N.B.--In this pass, nothing would be saved by bringing Griff into
it, so be silent on your life. Innocence does not seem to be much
comfort at present. Maybe it will come in time. I know you will
not drop me, dear Ted, wherever I may be.'
Need I tell the distress of those days of suspense and silence, when
my only solace was in being left alone, and in writing letters to
Clarence which were mostly torn up again.
My horror was lest he should be driven to go off to the sea, which
he loved so well, knowing, as nobody else did, the longing that
sometimes seized him for it, a hereditary craving that curiously
conflicted with the rest of his disposition; and, indeed, his lack
was more of moral than of physical courage. It haunted me
constantly that his entreaty that my father should not come to
London was a bad sign, and that he would never face such another
return home. And was I justified in keeping all this to myself,
when my father's presence might save him from the flight that would
indeed be the surrender of his character, and to the life of a
common sailor? Never have I known such leaden days as these, yet
the misery was not a tithe of what Clarence was undergoing.
I was right in my forebodings. Prosecution and a second return home
in shame and disgrace were alike hideous to Clarence, and the
present was almost equally terrible, for nobody at the office had
any doubt of his guilt, and the young men who had sneered at his
strictness and religious habits regarded him as an unmasked
hypocrite, only waiting on sufferance till his greatly deceived
patron should write to decide on the steps to be taken with him,
while he knew he was thought to be brazening it out in hopes of
again deceiving Mr. Castleford.
The sea began to exert its power over him, and he thought with
longing of its freedom, as if the sails of the vessels were the
wings of a dove to flee away and be at rest. He had no illusions as
to the roughness of the life and companionship; but in his present
mood, the frank rudeness and profanity of the sailors seemed
preferable to his cramped life, and the scowls of his fellows; and
he knew himself to have seamanship enough to rise quickly, even if
he could not secure a mate's berth at first.
Mr. Castleford could not be heard from till the end of the week.
Friday, Saturday came and not a word. That was the climax! When
the consignment of cash, hitherto carried by Clarence to the Bank of
England, was committed to another clerk, the very office boy
sniggered, and the manager demonstratively waited to see him depart.

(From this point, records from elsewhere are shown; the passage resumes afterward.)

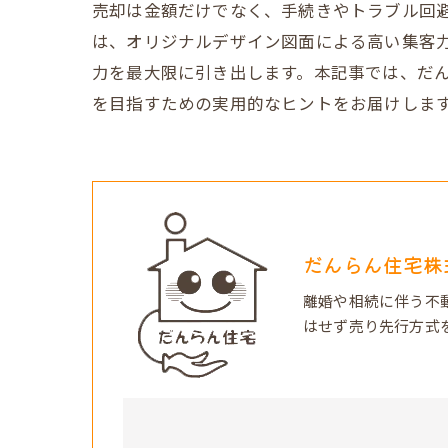
売却は金額だけでなく、手続きやトラブル回
は、オリジナルデザイン図面による高い集客力
力を最大限に引き出します。本記事では、だ
を目指すための実用的なヒントをお届けしま
だんらん住宅株
離婚や相続に伴う不
はせず売り先行方式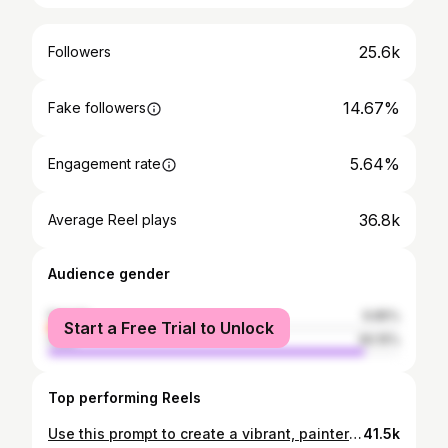
25.6k
Followers
14.67%
Fake followers
5.64%
Engagement rate
36.8k
Average Reel plays
Audience gender
female
9.85%
Start a Free Trial to Unlock
male
90.15%
Top performing Reels
Use this prompt to create a vibrant, painterly portrait image. " prompt is in the 1st comment"
41.5k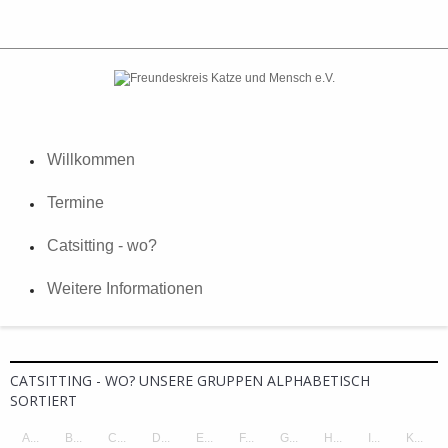
Willkommen
Termine
Catsitting - wo?
Weitere Informationen
CATSITTING - WO? UNSERE GRUPPEN ALPHABETISCH
SORTIERT
A...
B...
C...
D...
E...
F...
G...
H...
I...
K...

Unable to bear it any longer, he walked towards Wapping, bought a
Southwester, examined the lists of shipping, and entered into
conversation with one or two sailors about the vessels making up
their crews; intending to go down after dark, to meet the skipper of
a craft bound for Lisbon, who, he heard, was so much in want of a
mate as perhaps to overlook the lack of testimonials, and at any
rate take him on board on Sunday.
Going home to pick up a few necessaries, a book lent to him by Miss
Newton came in his way, and he felt drawn to carry it home, and see
her face for the last time.
All unconscious of his trouble and of his intentions, the good lady
told him of her strong desire to hear a celebrated preacher at a
neighbouring church on the Sunday evening, but said that in her
partial blindness and weakness, she was afraid to venture, unless he
would have the extreme goodness, as she said, to take care of her.
He saw that she wished it so much that he had not the heart to
refuse, and he recollected likewise that very early on Monday
morning would answer his purpose equally well.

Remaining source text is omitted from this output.